──────── Recorded information

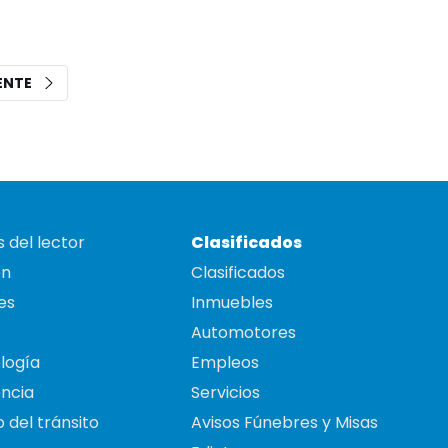
IENTE
 del lector
Clasificados
on
Clasificados
es
Inmuebles
Automotores
logía
Empleos
ncia
Servicios
 del tránsito
Avisos Fúnebres y Misas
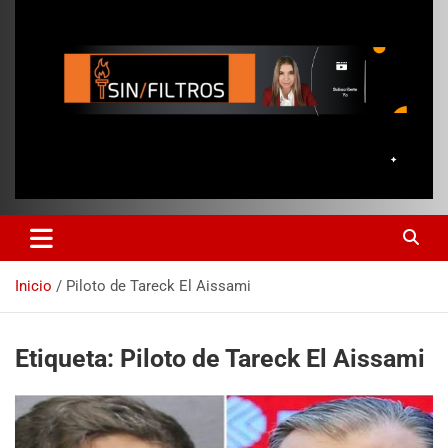
Inicio
Piloto de Tareck El Aissami
Etiqueta:
Piloto de Tareck El Aissami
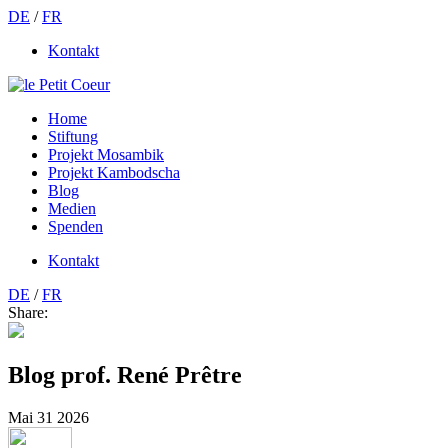
DE
/
FR
Kontakt
Home
Stiftung
Projekt Mosambik
Projekt Kambodscha
Blog
Medien
Spenden
Kontakt
DE
/
FR
Share:
Blog prof. René Prêtre
Mai
31
2026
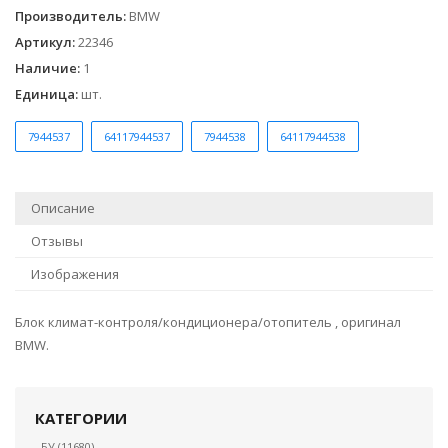
Производитель
:
BMW
Артикул
:
22346
Наличие
:
1
Единица
:
шт.
7944537
64117944537
7944538
64117944538
Описание
Отзывы
Изображения
Блок климат-контроля/кондиционера/отопитель , оригинал
BMW.
КАТЕГОРИИ
БУ
(11680)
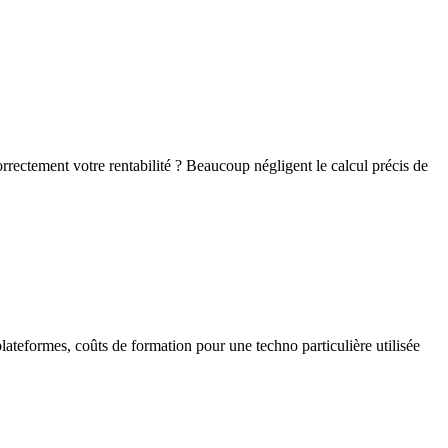
rectement votre rentabilité ? Beaucoup négligent le calcul précis de
plateformes, coûts de formation pour une techno particulière utilisée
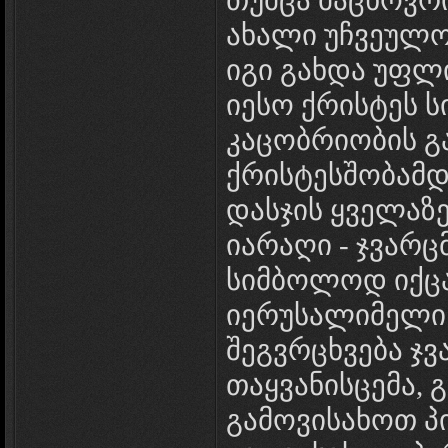
თუმცა მაცხოვრი
ახალი უჩვეულო
იგი გახდა უფლ
იესო ქრისტეს 
კაცობრიობის გ
ქრისტესშობამ
დასჯის ყველაზ
იარაღი - ჯვარც
სიმბოლოდ იქცა
იერუსალიმელი წ
შეგვრცხვება ჯ
თაყვანისცემა,
გამოვისახოთ პი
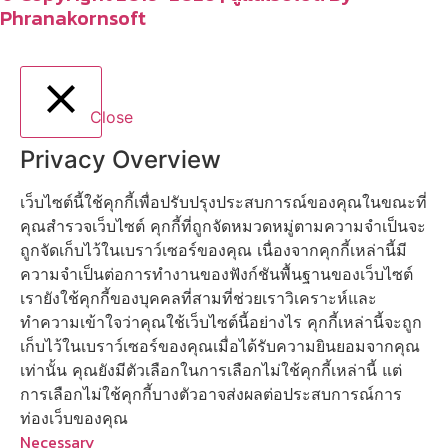
Phranakornsoft
Close
Privacy Overview
เว็บไซต์นี้ใช้คุกกี้เพื่อปรับปรุงประสบการณ์ของคุณในขณะที่
คุณสำรวจเว็บไซต์ คุกกี้ที่ถูกจัดหมวดหมู่ตามความจำเป็นจะ
ถูกจัดเก็บไว้ในเบราว์เซอร์ของคุณ เนื่องจากคุกกี้เหล่านี้มี
ความจำเป็นต่อการทำงานของฟังก์ชันพื้นฐานของเว็บไซต์
เรายังใช้คุกกี้ของบุคคลที่สามที่ช่วยเราวิเคราะห์และ
ทำความเข้าใจว่าคุณใช้เว็บไซต์นี้อย่างไร คุกกี้เหล่านี้จะถูก
เก็บไว้ในเบราว์เซอร์ของคุณเมื่อได้รับความยินยอมจากคุณ
เท่านั้น คุณยังมีตัวเลือกในการเลือกไม่ใช้คุกกี้เหล่านี้ แต่
การเลือกไม่ใช้คุกกี้บางตัวอาจส่งผลต่อประสบการณ์การ
ท่องเว็บของคุณ
Necessary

────────────────

*Instructions to follow:*
Word for word, please reproduce each entry above and leave out every picture.

*Result:*
IENTE
 del lector
Clasificados
on
Clasificados
es
Inmuebles
Automotores
logía
Empleos
ncia
Servicios
 del tránsito
Avisos Fúnebres y Misas
Inicio
Piloto de Tareck El Aissami
Etiqueta:
Piloto de Tareck El Aissami
DE
/
FR
Kontakt
Home
Stiftung
Projekt Mosambik
Projekt Kambodscha
Blog
Medien
Spenden
Kontakt
DE
/
FR
Share:
Blog prof. René Prêtre
Mai
31
2026
Производитель
:
BMW
Артикул
:
22346
Наличие
:
1
Единица
:
шт.
7944537
64117944537
7944538
64117944538
Описание
Отзывы
Изображения
Блок климат-контроля/кондиционера/отопитель , оригинал
BMW.
КАТЕГОРИИ
БУ
(11680)
rectement votre rentabilité ? Beaucoup négligent le calcul précis de
plateformes, coûts de formation pour une techno particulière utilisée
თუმცა მაცხოვრი
ახალი უჩვეულო
იგი გახდა უფლ
იესო ქრისტეს 
კაცობრიობის გ
ქრისტესშობამ
დასჯის ყველაზ
იარაღი - ჯვარც
სიმბოლოდ იქცა
იერუსალიმელი წ
შეგვრცხვება ჯ
თაყვანისცემა,
გამოვისახოთ პი
Phranakornsoft
Close
Privacy Overview
เว็บไซต์นี้ใช้คุกกี้เพื่อปรับปรุงประสบการณ์ของคุณในขณะที่
คุณสำรวจเว็บไซต์ คุกกี้ที่ถูกจัดหมวดหมู่ตามความจำเป็นจะ
ถูกจัดเก็บไว้ในเบราว์เซอร์ของคุณ เนื่องจากคุกกี้เหล่านี้มี
ความจำเป็นต่อการทำงานของฟังก์ชันพื้นฐานของเว็บไซต์
เรายังใช้คุกกี้ของบุคคลที่สามที่ช่วยเราวิเคราะห์และ
ทำความเข้าใจว่าคุณใช้เว็บไซต์นี้อย่างไร คุกกี้เหล่านี้จะถูก
เก็บไว้ในเบราว์เซอร์ของคุณเมื่อได้รับความยินยอมจากคุณ
เท่านั้น คุณยังมีตัวเลือกในการเลือกไม่ใช้คุกกี้เหล่านี้ แต่
การเลือกไม่ใช้คุกกี้บางตัวอาจส่งผลต่อประสบการณ์การ
ท่องเว็บของคุณ
Necessary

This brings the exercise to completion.